====== Data records

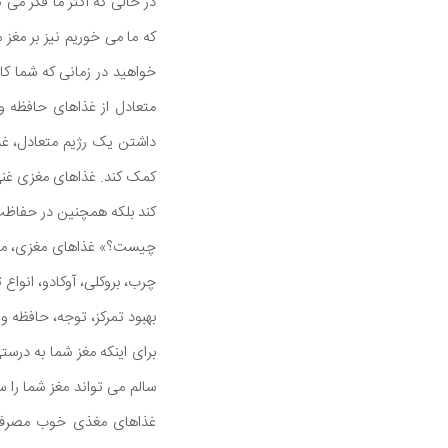
در حالی که اکثر ما فکر می
که ما می خوریم نیز بر مغز 
خواهید در زمانی که شما کار
متعادل از غذاهای حافظه و
داشتن یک رژیم متعادل، غذ
کمک کند. غذاهای مغزی غنی 
کند بلکه همچنین در حفاظت
چیست؟» غذاهای مغزی، مواد
چرب، بروکلی، آوکادو، انوا
بهبود تمرکز، توجه، حافظه 
برای اینکه مغز شما به درست
سالم می تواند مغز شما را 
غذاهای مغذی خوب مصرف می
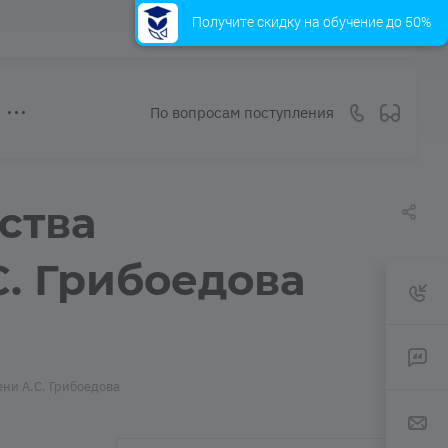
Получите скидку на обучение до 50%
По вопросам поступления
ства
С. Грибоедова
ни А.С. Грибоедова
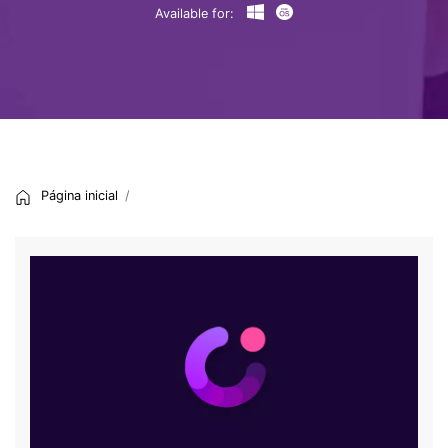
Available for:
Página inicial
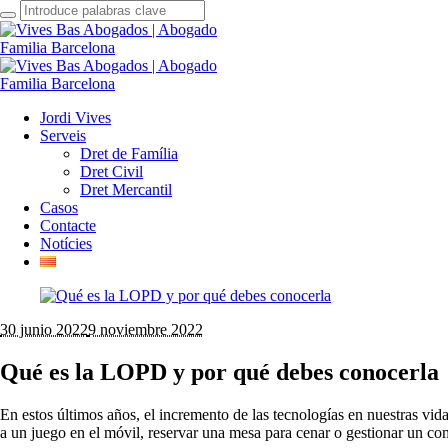
Jordi Vives
Serveis
Dret de Família
Dret Civil
Dret Mercantil
Casos
Contacte
Notícies
30 junio 2022
9 noviembre 2022
Qué es la LOPD y por qué debes conocerla
En estos últimos años, el incremento de las tecnologías en nuestras vid
a un juego en el móvil, reservar una mesa para cenar o gestionar un c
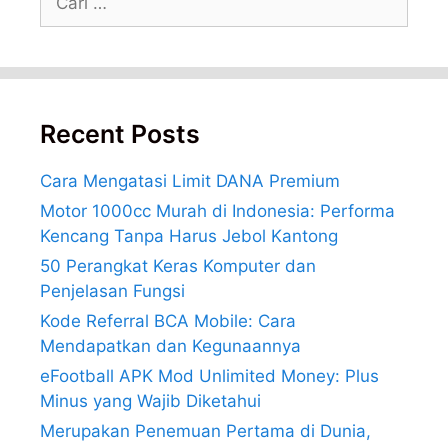
untuk:
Recent Posts
Cara Mengatasi Limit DANA Premium
Motor 1000cc Murah di Indonesia: Performa
Kencang Tanpa Harus Jebol Kantong
50 Perangkat Keras Komputer dan
Penjelasan Fungsi
Kode Referral BCA Mobile: Cara
Mendapatkan dan Kegunaannya
eFootball APK Mod Unlimited Money: Plus
Minus yang Wajib Diketahui
Merupakan Penemuan Pertama di Dunia,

============

Your instructions. When you transcribe the entries, reproduce each line exactly and skip any picture.

Result below.
در حالی که اکثر ما فکر می
که ما می خوریم نیز بر مغز 
خواهید در زمانی که شما کار
متعادل از غذاهای حافظه و
داشتن یک رژیم متعادل، غذ
کمک کند. غذاهای مغزی غنی 
کند بلکه همچنین در حفاظت
چیست؟» غذاهای مغزی، مواد
چرب، بروکلی، آوکادو، انوا
بهبود تمرکز، توجه، حافظه 
برای اینکه مغز شما به درست
سالم می تواند مغز شما را 
غذاهای مغذی خوب مصرف می
Получите скидку на обучение до 50%
По вопросам поступления
ства
С. Грибоедова
ни А.С. Грибоедова
Available for:
Página inicial
Jordi Vives
Serveis
Dret de Família
Dret Civil
Dret Mercantil
Casos
Contacte
Notícies
30 junio 2022
9 noviembre 2022
Qué es la LOPD y por qué debes conocerla
En estos últimos años, el incremento de las tecnologías en nuestras vid
a un juego en el móvil, reservar una mesa para cenar o gestionar un c
untuk:
Recent Posts
Cara Mengatasi Limit DANA Premium
Motor 1000cc Murah di Indonesia: Performa
Kencang Tanpa Harus Jebol Kantong
50 Perangkat Keras Komputer dan
Penjelasan Fungsi
Kode Referral BCA Mobile: Cara
Mendapatkan dan Kegunaannya
eFootball APK Mod Unlimited Money: Plus
Minus yang Wajib Diketahui
Merupakan Penemuan Pertama di Dunia,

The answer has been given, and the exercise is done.